Mental Health Series #7
Everything on my diagnosis list is hereditary. I could care less that that means that I inherited this from my mother and father. I am scared to DEATH what this means for my children. Before all this erupted in my life my whole family used to joke how my youngest is my mini me. Looks, personality... everything. I can predict what he is going to do and say before he even knows it.
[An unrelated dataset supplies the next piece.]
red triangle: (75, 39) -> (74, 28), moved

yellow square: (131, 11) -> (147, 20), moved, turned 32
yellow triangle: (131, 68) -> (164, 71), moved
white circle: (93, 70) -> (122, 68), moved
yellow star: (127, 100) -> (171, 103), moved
Every morning I wake up feeling guilty that he might just struggle like me. I did this to him. The guilt gets even worse when I remember how long into the pregnancy it took for me to feel connected to him and love him the way I loved our first. You see, my youngest was a complete accident. Here I was staring at a positive pregnancy test and a 6 month old baby. I was still recovering from his birth. He was an easy baby but my husband was struggling with postparental depression (something we learned men get as well), and i was struggling to manage it all. I went for the checkups and was told all the bad news. Your body wasn't ready for another pregnancy yet. His chances of being born early, even earlier than your first (our oldest was born a month premature) is very high. You are automatically considered high risk. This meant even more appointments, more frustration, more reasons to wish I had waited to get pregnant again. Finally around 7 months pregnant, I accepted how our life was changing. Things were getting exciting and we were happy to soon be a family of 4.
I will never forgive myself for the bad vibes I sent my youngest those first 7 months. I remember the day he was born, Valentines Day. My first words to him were "Oh my God, I already love him so much." I was genuinely in shock with how deep a connection I already had with him.
He's still my momma's boy. He's still just like me. Everyday I spend watching his every move. Analyzing his moods, trying to help him through his anxiety I can already see emerging from his personality. If I can instill the right coping mechanisms now, maybe he can have a better grasp on things than I had growing up.